This Frankenstein supposedly sticks closer to the novel
than did previous screen versions. But just as Bram
Stoker's Dracula was really Francis Coppola's Dracula,
so Mary Shelley's Frankenstein is really Kenneth Branagh's
Frankenstein. Its overwrought penny-dreadfulness violates
the tone of Shelley's work, a stately meditation on death and
rebirth that's a bit of a chore to get through (I've tried several
times). The original story is rich in melodrama, and Branagh
latches onto the anecdotes that most film versions have ignored,
such as the housekeeper Justine's being hanged for the murder
of Victor's little half-brother. Branagh stages it as a raging
Tale of Two Cities mob scene, complete with the poor woman's
body plummeting and then being jerked back up on the rope.
I will give Branagh credit for having the sense to include the
novel's most horrifying line -- "I will be with you on your
wedding night." But generally he flails so hard to keep
us interested in the story that he never lets it breathe (and
loses our interest that way). Trying for fidelity to Shelley's
epistolary narrative and structure, Branagh spreads out a lifeless
first half hour -- the movie takes forever and a day to get going
-- and frames the story aboard a landlocked ship, with the dying
Victor telling his tragic tale to Captain Walton (Aidan Quinn).
This captain, like Victor, is afflicted with hubris; he thinks
he can chart a new route to the North Pole, or something along
those lines. The framing sequence is actually an excuse for Branagh
to outdo Moby Dick and The Bounty and every other
movie featuring masts crashing to the deck.

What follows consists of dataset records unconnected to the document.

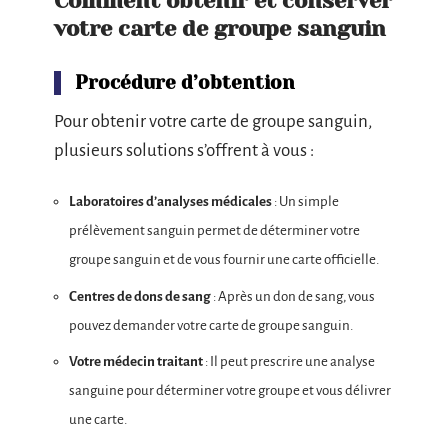
Comment obtenir et conserver
votre carte de groupe sanguin
Procédure d’obtention
Pour obtenir votre carte de groupe sanguin,
plusieurs solutions s’offrent à vous :
Laboratoires d’analyses médicales
: Un simple
prélèvement sanguin permet de déterminer votre
groupe sanguin et de vous fournir une carte officielle.
Centres de dons de sang
: Après un don de sang, vous
pouvez demander votre carte de groupe sanguin.
Votre médecin traitant
: Il peut prescrire une analyse
sanguine pour déterminer votre groupe et vous délivrer
une carte.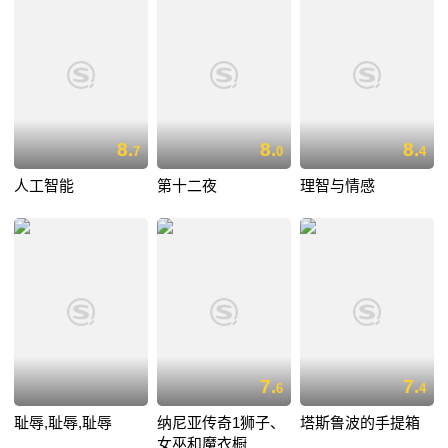
8.
8.
8.
7
0
4
人工智能
第十二夜
理智与情感
7.
7.
6
4
耻辱,耻辱,耻辱
纳尼亚传奇1狮子、
塔斯鲁波的手提箱
女巫和魔衣橱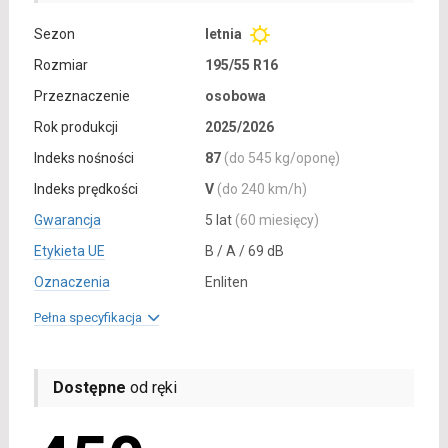
Sezon
letnia
Rozmiar
195/55 R16
Przeznaczenie
osobowa
Rok produkcji
2025/2026
Indeks nośności
87
(do 545 kg/oponę)
Indeks prędkości
V
(do 240 km/h)
Gwarancja
5 lat
(60 miesięcy)
Etykieta UE
B / A / 69 dB
Oznaczenia
Enliten
Pełna specyfikacja
Dostępne
od ręki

Mary Shelley's Frankenstein is destined to be a camp classic,
right down to the daffy finale, a Re-Animator swipe in
which Victor finds another use for his dead wife/half-sister
Elizabeth (Helena Bonham Carter, who's done so many period movies
that her forehead should be stamped "Property of Merchant
Ivory"). This climax certainly doesn't come from Shelley,
but by then who cares? The movie is already bad; it might as
well get worse in a big way. Adding to the unintentional fun
is Robert De Niro, who manages a sometimes affecting performance
as the Creature despite being utterly miscast. The Creature (or
monster, or whatever you want to call him) isn't as flexible
an archetype as, say, Dracula, who has been successfully interpreted
by such wildly disparate actors as Bela Lugosi, Christopher Lee,
Jack Palance, Frank Langella, Gary Oldman, and (oh, what the
hell) George Hamilton. After Boris Karloff (whose monosyllabic
reading of the monster has endured even though it's the polar
opposite of Shelley's eloquent Creature) and perhaps Peter Boyle's
comic riff on Karloff, what other actor has made the Creature
his own? If you're going to do it by the book, you need a physically
imposing man who yet can take off, convincingly, into florid
philosophical soliloquies on the injustice of his existence.

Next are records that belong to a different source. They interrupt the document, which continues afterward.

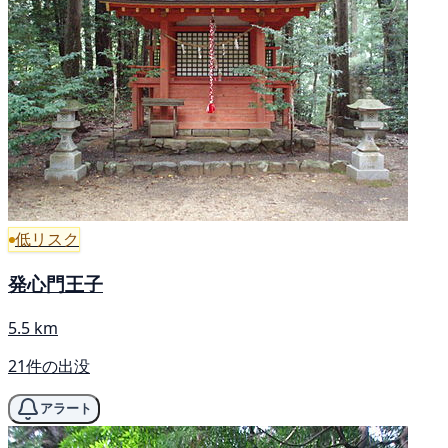
低リスク
発心門王子
5.5 km
21件の出没
アラート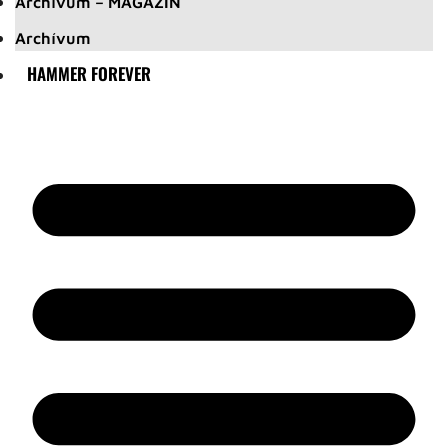
Archívum – MAGAZIN
Archívum
HAMMER FOREVER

The Creature is Man, roughly assembled and plopped down naked
into a chaotic world, railing against God the Creator. For all
his talent, De Niro is more comfortable handling a gun than handling
Miltonian pronouncements. He's best in his quiet, yearning moments,
when he has the pathos of a roadkill Chaplin (the make-up whizzes
on this movie kept busy). But when he attempts to fit his GoodFella
accent around such lines as "Who are these people of whom
I am composed?" you just cringe. He's like Harvey Keitel's
Judas in The Last Temptation of Christ yelling "Yer
no better than da Romans! Yer woise than dem!"
Like Victor, Kenneth Branagh puts a lot of sweat and energy into
animating this stitched-up creation, but on just about every
level the movie is deeply foolish. Surprisingly, the one actor
who doesn't succumb to the general histrionics is John Cleese,
who, as Victor's twisted mentor, gives what I believe is his
first serious movie performance. You look at his wormy face and
gaunt Victorian body and you wonder what Mary Shelley's Frankenstein
would have been like if Cleese had played the Creature. Or directed
the film, or done the whole thing as an absurdist Monty Python
sketch -- whatever. For a few minutes, though, Cleese breaks
through the static and ego to gift us with the cracked decorum
and restrained madness -- and above all, the spookiness
-- that the rest of this overamped movie sorely lacks.
Branagh's
competition this season, Interview with the Vampire, is
much more successful (and for once, its box-office returns bear
out its superiority). Anne Rice's novel (she also did the script)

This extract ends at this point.